Half of kids surveyed say their parents should be worried about their screen time. Technology is now the number one reason children say they fight with their parents. And perhaps most tellingly, 62% of kids say they wish they could take their parents’ phones away.
We began by talking about Wes Huff’s recent appearance on Diary of a CEO. It’s a fascinating example of someone communicating the gospel in a way that resonates with a generation that seems genuinely curious about Jesus again.
From there, we worked through Jonathan Haidt’s After Babel Substack piece, “30 Facts About Childhood Today” [EDIT: the article has since been retracted]1. Some of the statistics are sobering — particularly the growing number of children who have no siblings or cousins — and it led us to think about what the church might uniquely offer in response.
Joel and I are both preaching from John 15:18–16:4 this weekend, where Jesus prepares his disciples for the reality that the world will hate them. One observation from our conversation stuck with me: the order matters. The world should hate us because they hate Jesus, not hate Jesus because they hate us. When Christians behave badly — hypocritically, arrogantly, or weaponising faith — people often reject Jesus because they first reject us. That reversal is worth sitting with.
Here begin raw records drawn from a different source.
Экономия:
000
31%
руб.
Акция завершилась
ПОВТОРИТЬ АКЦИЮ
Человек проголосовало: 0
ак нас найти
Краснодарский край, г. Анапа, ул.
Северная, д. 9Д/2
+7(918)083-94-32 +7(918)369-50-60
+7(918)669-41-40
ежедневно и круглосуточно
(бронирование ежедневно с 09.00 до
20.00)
We also drifted into some “behind the scenes” preaching talk: how sermons actually get put together, the difference between teaching and preaching, and the strange experience of discovering that sometimes the sermons you felt least prepared for are the ones the Spirit seems to use the most.
My encouragement this week is simple: go and listen to Joel’s sermon on the passage. It’s already up on YouTube and the podcast feed — and I’d love to hear what you think of it.
Check out the full conversation in the links below or on your favourite podcast app.
After we recorded this episode, After Babel withdrew the article due to some inaccuracies in the reporting. Since I don’t know which parts of the article were problematic, perhaps take our discussion on these topics with a grain of salt.